▸ **PROBLEM**
Report all lines of the records that contain "cemetery".

(Saved data entries)

•••••

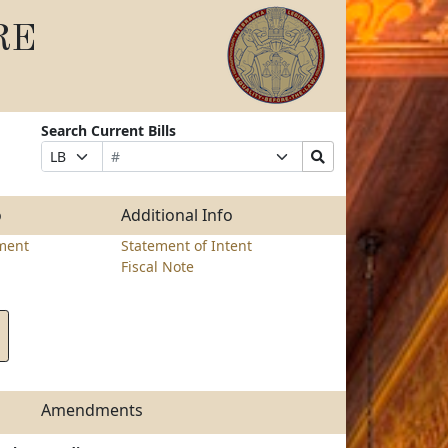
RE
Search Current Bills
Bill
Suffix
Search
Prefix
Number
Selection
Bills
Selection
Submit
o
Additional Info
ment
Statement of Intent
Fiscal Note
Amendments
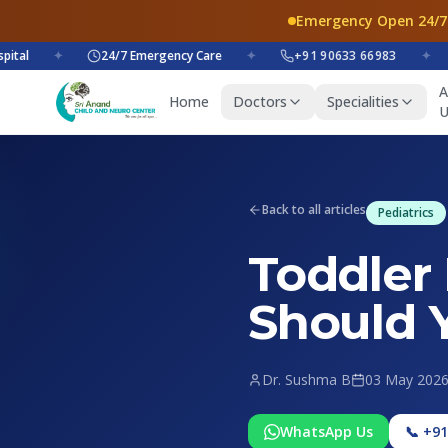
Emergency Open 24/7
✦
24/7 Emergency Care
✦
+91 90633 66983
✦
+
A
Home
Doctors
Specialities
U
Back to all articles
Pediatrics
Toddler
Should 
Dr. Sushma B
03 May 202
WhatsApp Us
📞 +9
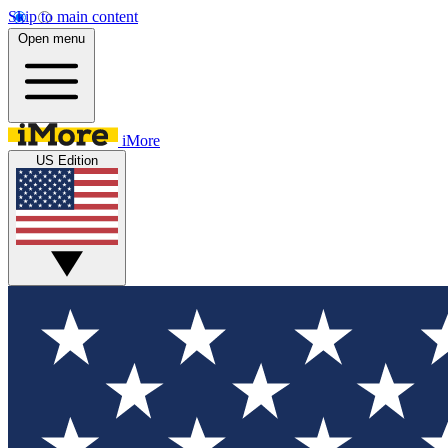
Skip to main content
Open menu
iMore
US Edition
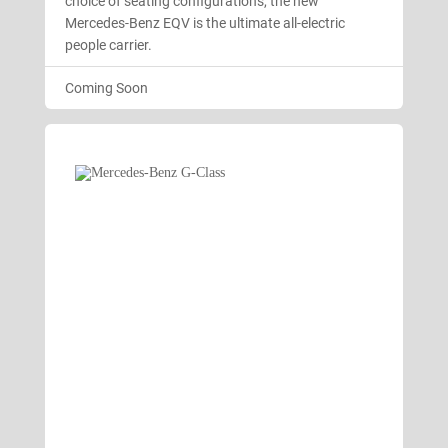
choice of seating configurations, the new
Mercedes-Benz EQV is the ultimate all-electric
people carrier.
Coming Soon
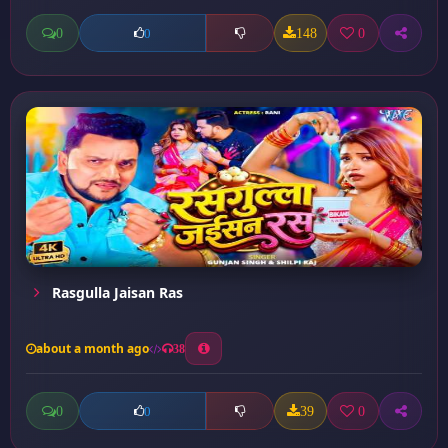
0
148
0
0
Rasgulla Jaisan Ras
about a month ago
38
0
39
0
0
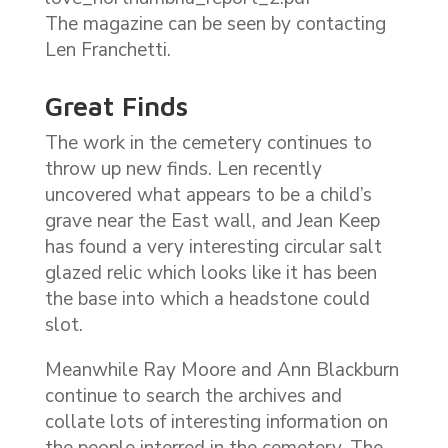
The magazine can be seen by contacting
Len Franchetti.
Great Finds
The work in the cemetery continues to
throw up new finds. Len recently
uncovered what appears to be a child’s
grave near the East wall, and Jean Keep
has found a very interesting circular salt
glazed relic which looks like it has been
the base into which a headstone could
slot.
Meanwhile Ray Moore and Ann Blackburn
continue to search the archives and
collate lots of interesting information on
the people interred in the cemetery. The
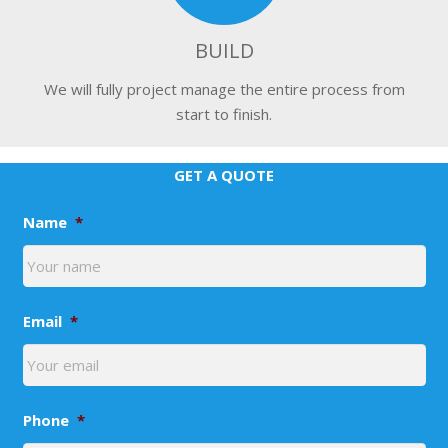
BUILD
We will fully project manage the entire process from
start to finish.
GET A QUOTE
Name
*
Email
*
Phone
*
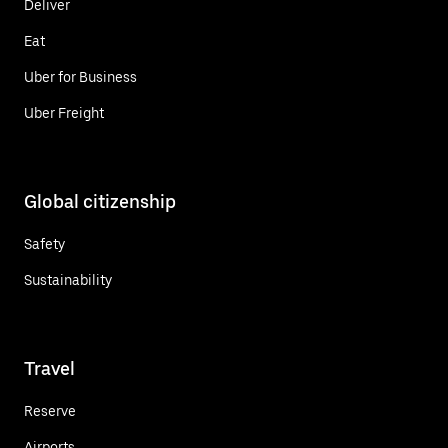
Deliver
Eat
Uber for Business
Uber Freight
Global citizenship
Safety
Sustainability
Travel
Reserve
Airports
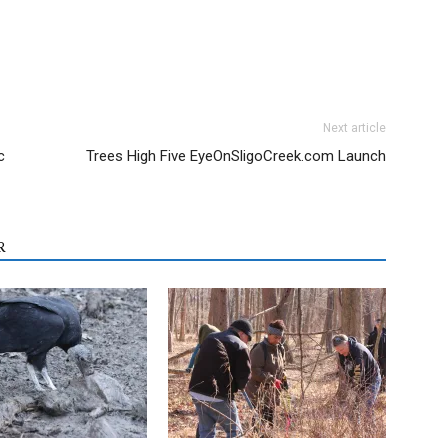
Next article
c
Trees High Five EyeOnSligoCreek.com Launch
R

•••••

▸ **EXERCISE RESPONSE**
The work in the cemetery continues to
the people interred in the cemetery. The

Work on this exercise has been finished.